How to convert nested JSON to a dataframe or CSV in Julia

You can’t do it with one function, but you can do it!

Ron Erdos • Updated July 21, 2021
Tested with Julia version 1.6.2

Inputs and outputs

Let’s say you have the following nested JSON:

{
    "org": "SpaceX",
    "id": 123,
    "equipment": [
        {
            "launcher": "Falcon 1",
            "max_payload": 180
        },
        {
            "launcher": "Falcon 9",
            "max_payload": 22800
        },
        {
            "launcher": "Falcon Heavy",
            "max_payload": 63800
        }
    ]
}

… and you want to use Julia to convert it to a CSV like this:

orgidlaunchermax_payload
SpaceX123Falcon 1180
SpaceX123Falcon 922800
SpaceX123Falcon Heavy63800

This tutorial will show you how to do that using Julia. Let’s get started!

Converting the JSON to a string variable

First, we need to escape the double quotes, so that we can create this JSON as a string in Julia.

The easiest way to escape double quotes in Julia is to use triple double quotes at the start and end of the data.

I’ve done that here, as well as storing the data inside a new variable I’ve called spacex. The code looks like this:

spacex = """
{
    "org": "SpaceX",
    "id": 123,
    "equipment": [
        {
            "launcher": "Falcon 1",
            "max_payload": 180
        },
        {
            "launcher": "Falcon 9",
            "max_payload": 22800
        },
        {
            "launcher": "Falcon Heavy",
            "max_payload": 63800
        }
    ]
}
"""

So what are we working with here? What sort of variable is spacex?

Let’s check:

typeof(spacex)

We get:

String

Okay, spacex is a String. Now we need to turn it into structured data so we can use it.

Enter the JSON.jl package.

Converting our string variable into structured data

Let’s go ahead and install the JSON.jl package. Instructions are in the box below.

First, let’s tell Julia we want to use the package:

using JSON

Now we can go ahead and actually use it. We can do so like this:

spacex_dict = JSON.parse(spacex)

In the line of code above, we’re creating a new variable, spacex_dict, by parsing the spacex data with the JSON package.

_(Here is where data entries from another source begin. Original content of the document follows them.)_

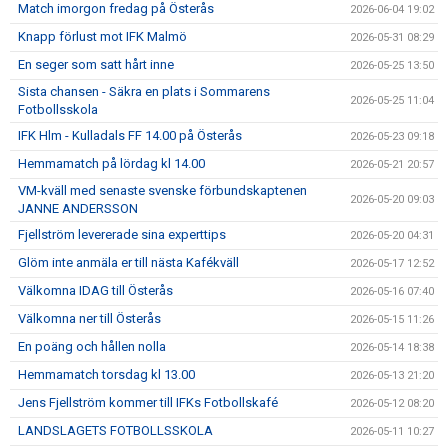
Match imorgon fredag på Österås
2026-06-04 19:02
Knapp förlust mot IFK Malmö
2026-05-31 08:29
En seger som satt hårt inne
2026-05-25 13:50
Sista chansen - Säkra en plats i Sommarens
2026-05-25 11:04
Fotbollsskola
IFK Hlm - Kulladals FF 14.00 på Österås
2026-05-23 09:18
Hemmamatch på lördag kl 14.00
2026-05-21 20:57
VM-kväll med senaste svenske förbundskaptenen
2026-05-20 09:03
JANNE ANDERSSON
Fjellström levererade sina experttips
2026-05-20 04:31
Glöm inte anmäla er till nästa Kafékväll
2026-05-17 12:52
Välkomna IDAG till Österås
2026-05-16 07:40
Välkomna ner till Österås
2026-05-15 11:26
En poäng och hållen nolla
2026-05-14 18:38
Hemmamatch torsdag kl 13.00
2026-05-13 21:20
Jens Fjellström kommer till IFKs Fotbollskafé
2026-05-12 08:20
LANDSLAGETS FOTBOLLSSKOLA
2026-05-11 10:27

The value of our spacex_dict variable is:

Dict{String, Any} with 3 entries:
  "id"        => 123
  "org"       => "SpaceX"
  "equipment" => Any[Dict{String, Any}("max_payload"=>180, "launcher"=>"Falcon 1"), Dict{String, Any}("max_payload"=>22800, "launcher"=>"Falcon 9"), Dict{String, Any}("max_paylo…

Let’s go ahead and check the type of our new spacex_dict variable:

typeof(spacex_dict)

We get:

Dict{String, Any}

So now we have a dictionary—our spacex_dict variable—to work with.

That’s great—it’s way more structured than our original variable, spacex, which was just a simple String.

Now it’s time to make a table—specifically, a DataFrame—from our spacex_dict variable.

Enter the DataFrames.jl package.

Creating a dataframe from our structured data variable

Let’s install the DataFrames.jl package. The instructions are in the box below.

We now need to tell Julia we want to use the DataFrames package:

using DataFrames

Now we can actually create a dataframe from our data. I’m going to use the conventional df as our variable name, but you can choose any variable name you like. Here’s my code:

df = DataFrame(spacex_dict)

This code says “make a variable named df which contains a dataframe of the spacex_dict dictionary.

We get:

3×3 DataFrame
 Row │ equipment                          id     org
     │ Any                                Int64  String
─────┼──────────────────────────────────────────────────
   1 │ Dict{String, Any}("max_payload"=…    123  SpaceX
   2 │ Dict{String, Any}("max_payload"=…    123  SpaceX
   3 │ Dict{String, Any}("max_payload"=…    123  SpaceX

The above dataframe is sort of what we want. The good news is that the non-nested JSON (the id and org columns) is appearing properly in distinct columns.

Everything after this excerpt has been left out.